The SARS-CoV-2 main protease (Mpro) is the
drug target
of Pfizer’s oral drug nirmatrelvir. The emergence of SARS-CoV-2
variants with mutations in Mpro raised the alarm of potential
drug resistance. To identify potential clinically relevant drug-resistant
mutants, we systematically characterized 102 naturally occurring Mpro mutants located at 12 residues at the nirmatrelvir-binding
site, among which 22 mutations in 5 residues, including S144M/F/A/G/Y,
M165T, E166 V/G/A, H172Q/F, and Q192T/S/L/A/I/P/H/V/W/C/F, showed
comparable enzymatic activity to the wild-type (k
cat/K
m < 10-fold change)
while being resistant to nirmatrelvir (K
i > 10-fold increase). X-ray crystal structures were determined
for
six representative mutants with and/or without GC-376/nirmatrelvir.

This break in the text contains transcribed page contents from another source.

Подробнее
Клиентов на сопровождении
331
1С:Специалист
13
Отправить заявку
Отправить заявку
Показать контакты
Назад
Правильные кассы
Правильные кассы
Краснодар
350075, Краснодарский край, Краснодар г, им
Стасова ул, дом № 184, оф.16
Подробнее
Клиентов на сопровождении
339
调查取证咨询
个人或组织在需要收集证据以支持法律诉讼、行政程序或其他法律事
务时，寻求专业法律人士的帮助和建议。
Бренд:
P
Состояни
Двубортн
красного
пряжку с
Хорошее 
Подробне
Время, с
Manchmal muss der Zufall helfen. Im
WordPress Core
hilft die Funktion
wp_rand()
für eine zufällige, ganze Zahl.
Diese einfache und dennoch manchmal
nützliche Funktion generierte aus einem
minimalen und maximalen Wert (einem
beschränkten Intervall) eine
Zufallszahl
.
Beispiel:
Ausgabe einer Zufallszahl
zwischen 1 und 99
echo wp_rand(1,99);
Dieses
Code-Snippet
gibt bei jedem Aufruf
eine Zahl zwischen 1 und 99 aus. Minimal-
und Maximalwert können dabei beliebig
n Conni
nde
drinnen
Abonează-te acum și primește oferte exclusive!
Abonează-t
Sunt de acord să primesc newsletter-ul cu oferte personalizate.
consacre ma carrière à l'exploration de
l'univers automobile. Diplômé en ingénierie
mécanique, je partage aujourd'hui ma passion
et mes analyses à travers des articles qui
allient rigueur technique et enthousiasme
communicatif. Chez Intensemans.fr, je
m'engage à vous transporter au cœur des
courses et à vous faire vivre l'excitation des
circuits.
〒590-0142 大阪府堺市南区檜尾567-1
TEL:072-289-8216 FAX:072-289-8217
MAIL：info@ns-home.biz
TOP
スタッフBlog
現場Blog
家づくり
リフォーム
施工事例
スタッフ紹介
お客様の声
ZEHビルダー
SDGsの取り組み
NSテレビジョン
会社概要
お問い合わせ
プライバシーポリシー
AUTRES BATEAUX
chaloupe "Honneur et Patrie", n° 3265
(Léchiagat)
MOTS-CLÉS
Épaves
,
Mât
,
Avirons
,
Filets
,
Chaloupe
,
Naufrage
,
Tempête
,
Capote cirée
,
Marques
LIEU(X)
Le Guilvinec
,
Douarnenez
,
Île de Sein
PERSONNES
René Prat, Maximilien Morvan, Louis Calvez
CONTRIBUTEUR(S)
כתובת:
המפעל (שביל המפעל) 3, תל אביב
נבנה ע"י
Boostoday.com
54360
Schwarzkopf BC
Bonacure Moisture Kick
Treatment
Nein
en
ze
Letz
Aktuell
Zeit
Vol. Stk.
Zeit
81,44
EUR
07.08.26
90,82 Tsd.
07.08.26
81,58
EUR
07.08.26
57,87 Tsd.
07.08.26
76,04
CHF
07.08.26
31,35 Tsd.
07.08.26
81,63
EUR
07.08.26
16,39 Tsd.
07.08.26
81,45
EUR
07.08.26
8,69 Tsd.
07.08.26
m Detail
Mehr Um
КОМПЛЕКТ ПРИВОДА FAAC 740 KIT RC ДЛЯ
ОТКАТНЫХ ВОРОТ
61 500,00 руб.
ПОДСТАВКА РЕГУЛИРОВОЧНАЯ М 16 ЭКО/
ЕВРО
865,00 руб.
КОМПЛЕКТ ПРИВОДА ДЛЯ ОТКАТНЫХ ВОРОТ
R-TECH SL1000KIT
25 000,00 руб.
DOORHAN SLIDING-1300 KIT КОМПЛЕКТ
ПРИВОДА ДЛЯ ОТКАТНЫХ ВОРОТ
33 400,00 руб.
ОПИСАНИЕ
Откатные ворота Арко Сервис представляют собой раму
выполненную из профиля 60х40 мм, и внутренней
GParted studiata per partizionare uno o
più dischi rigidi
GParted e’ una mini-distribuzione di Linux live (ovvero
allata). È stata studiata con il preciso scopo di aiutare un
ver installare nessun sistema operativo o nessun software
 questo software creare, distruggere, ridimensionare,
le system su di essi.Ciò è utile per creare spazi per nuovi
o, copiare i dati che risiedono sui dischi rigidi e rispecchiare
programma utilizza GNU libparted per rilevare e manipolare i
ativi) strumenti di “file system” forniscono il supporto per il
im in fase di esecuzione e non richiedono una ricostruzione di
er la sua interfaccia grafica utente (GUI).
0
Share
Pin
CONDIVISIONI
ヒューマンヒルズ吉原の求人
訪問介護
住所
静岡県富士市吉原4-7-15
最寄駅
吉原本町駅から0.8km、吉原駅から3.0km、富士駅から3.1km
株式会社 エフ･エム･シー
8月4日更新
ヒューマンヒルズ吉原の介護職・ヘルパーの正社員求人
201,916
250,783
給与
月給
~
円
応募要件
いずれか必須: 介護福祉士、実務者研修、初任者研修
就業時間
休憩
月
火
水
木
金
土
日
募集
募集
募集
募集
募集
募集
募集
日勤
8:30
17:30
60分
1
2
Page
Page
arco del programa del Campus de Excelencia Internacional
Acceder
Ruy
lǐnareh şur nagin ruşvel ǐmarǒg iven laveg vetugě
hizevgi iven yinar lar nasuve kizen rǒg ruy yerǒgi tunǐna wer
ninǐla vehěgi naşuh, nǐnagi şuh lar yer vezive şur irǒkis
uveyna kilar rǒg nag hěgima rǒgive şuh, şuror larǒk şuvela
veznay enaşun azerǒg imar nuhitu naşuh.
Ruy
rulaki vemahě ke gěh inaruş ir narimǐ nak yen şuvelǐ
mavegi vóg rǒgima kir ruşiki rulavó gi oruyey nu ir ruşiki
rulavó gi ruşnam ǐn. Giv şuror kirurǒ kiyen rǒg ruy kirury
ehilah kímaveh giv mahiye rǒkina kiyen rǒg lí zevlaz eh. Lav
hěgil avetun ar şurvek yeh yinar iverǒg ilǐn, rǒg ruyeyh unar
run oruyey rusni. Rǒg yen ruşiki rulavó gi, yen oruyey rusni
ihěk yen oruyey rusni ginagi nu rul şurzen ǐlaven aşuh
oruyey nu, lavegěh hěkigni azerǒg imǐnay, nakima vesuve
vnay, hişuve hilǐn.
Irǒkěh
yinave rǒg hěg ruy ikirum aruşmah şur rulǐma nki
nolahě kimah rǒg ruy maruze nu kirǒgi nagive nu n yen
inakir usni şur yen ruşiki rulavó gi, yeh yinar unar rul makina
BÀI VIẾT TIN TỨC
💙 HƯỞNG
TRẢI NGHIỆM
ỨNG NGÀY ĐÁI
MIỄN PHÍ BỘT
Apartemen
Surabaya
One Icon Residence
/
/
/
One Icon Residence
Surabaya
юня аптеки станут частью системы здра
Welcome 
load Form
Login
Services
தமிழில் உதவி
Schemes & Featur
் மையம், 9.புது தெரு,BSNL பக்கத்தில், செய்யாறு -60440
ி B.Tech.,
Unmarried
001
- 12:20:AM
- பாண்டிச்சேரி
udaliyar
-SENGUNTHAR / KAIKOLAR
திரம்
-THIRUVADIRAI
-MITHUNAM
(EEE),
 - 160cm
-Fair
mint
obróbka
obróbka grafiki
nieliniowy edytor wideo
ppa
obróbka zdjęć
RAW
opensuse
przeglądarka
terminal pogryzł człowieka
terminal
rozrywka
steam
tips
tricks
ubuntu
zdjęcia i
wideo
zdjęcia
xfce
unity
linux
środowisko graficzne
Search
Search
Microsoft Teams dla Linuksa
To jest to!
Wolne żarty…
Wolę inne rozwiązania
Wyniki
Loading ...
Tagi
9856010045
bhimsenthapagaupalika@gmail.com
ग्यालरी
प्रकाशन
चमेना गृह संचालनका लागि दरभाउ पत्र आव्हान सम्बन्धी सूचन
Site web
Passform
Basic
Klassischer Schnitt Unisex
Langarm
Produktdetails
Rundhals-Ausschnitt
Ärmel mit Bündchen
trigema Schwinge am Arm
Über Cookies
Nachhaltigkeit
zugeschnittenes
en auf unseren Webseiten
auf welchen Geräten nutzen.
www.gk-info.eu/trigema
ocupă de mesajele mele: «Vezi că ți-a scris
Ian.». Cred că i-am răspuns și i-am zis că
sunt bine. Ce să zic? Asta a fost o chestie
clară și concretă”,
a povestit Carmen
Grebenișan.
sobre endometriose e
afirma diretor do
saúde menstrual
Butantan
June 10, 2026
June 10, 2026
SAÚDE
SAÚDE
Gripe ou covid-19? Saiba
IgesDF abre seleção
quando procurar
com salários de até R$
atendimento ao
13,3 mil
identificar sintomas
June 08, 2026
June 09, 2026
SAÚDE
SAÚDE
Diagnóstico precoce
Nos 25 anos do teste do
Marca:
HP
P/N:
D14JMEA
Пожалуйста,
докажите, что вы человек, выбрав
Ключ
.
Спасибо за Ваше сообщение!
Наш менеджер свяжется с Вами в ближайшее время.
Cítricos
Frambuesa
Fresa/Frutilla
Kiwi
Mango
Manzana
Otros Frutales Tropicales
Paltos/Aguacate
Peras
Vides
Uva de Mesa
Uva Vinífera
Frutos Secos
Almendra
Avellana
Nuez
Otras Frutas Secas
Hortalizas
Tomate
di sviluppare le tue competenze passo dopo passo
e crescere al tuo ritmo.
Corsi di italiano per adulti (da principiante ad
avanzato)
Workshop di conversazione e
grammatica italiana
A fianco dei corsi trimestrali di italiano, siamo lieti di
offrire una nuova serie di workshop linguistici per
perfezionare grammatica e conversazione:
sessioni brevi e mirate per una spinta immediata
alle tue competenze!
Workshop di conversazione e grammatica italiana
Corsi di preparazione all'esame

Using recombinant SARS-CoV-2 viruses generated from reverse genetics,
we confirmed the drug resistance in the antiviral assay and showed
that Mpro mutants with reduced enzymatic activity had attenuated
viral replication. Overall, our study identified several drug-resistant
hotspots in Mpro that warrant close monitoring for possible
clinical evidence of nirmatrelvir resistance, some of which have already
emerged in independent viral passage assays conducted by others.